» Dataset

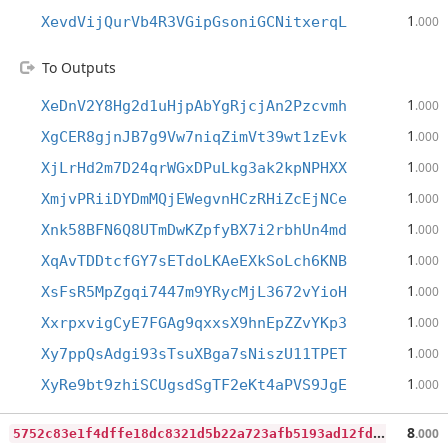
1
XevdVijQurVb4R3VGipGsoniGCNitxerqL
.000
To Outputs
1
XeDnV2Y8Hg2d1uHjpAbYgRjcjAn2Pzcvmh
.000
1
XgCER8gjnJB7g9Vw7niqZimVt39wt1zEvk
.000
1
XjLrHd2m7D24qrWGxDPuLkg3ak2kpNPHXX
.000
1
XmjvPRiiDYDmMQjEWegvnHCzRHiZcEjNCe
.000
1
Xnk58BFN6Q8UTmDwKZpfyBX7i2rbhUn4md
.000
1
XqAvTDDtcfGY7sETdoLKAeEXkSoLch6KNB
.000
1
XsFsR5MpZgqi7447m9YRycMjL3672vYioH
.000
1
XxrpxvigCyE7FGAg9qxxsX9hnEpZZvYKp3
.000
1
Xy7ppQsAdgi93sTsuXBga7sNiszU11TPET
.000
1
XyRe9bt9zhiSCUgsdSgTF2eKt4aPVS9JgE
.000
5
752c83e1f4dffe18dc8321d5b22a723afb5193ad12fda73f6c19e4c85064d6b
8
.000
--
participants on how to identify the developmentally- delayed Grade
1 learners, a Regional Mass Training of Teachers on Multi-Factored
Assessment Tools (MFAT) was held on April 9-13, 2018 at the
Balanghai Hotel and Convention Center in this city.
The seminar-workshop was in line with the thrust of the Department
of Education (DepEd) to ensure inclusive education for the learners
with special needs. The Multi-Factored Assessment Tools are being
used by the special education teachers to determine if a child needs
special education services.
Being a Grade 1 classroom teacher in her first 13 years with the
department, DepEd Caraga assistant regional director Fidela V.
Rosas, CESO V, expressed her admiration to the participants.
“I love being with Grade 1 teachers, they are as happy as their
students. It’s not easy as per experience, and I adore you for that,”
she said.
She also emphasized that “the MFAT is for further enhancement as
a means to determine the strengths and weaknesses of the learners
* * *
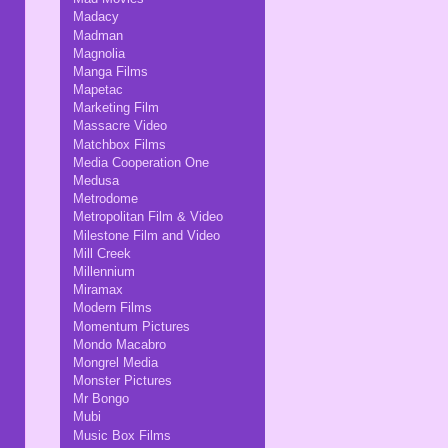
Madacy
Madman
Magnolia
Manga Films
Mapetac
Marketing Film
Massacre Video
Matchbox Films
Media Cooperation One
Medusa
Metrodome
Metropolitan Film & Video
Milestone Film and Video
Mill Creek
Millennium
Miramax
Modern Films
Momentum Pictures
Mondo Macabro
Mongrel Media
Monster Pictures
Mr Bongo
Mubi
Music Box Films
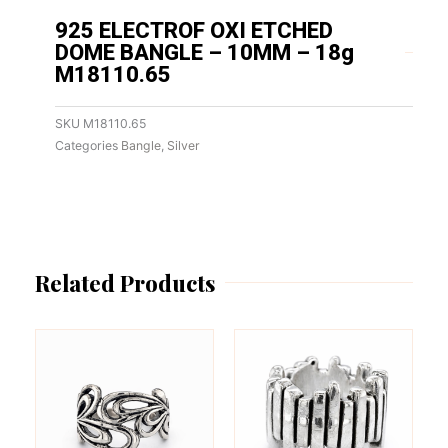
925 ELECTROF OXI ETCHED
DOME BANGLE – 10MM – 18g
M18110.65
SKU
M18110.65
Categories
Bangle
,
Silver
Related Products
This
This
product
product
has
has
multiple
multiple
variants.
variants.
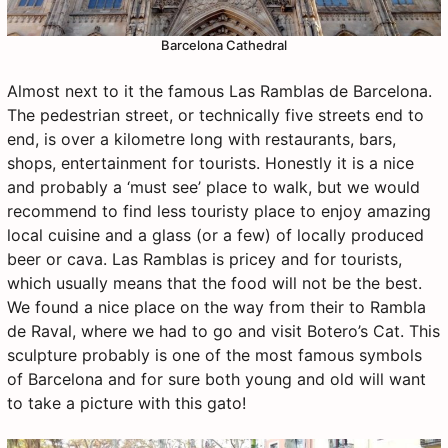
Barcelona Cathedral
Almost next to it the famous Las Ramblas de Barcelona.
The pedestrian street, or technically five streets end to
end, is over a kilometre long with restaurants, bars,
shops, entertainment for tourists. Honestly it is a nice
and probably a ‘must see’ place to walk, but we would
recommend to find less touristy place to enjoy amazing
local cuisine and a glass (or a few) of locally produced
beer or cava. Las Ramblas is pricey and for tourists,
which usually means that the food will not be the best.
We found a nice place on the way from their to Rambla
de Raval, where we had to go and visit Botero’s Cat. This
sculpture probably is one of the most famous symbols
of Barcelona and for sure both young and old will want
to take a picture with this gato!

» Task
Return a copy of each line in the entries that contains "tourists".

» Written response
shops, entertainment for tourists. Honestly it is a nice
beer or cava. Las Ramblas is pricey and for tourists,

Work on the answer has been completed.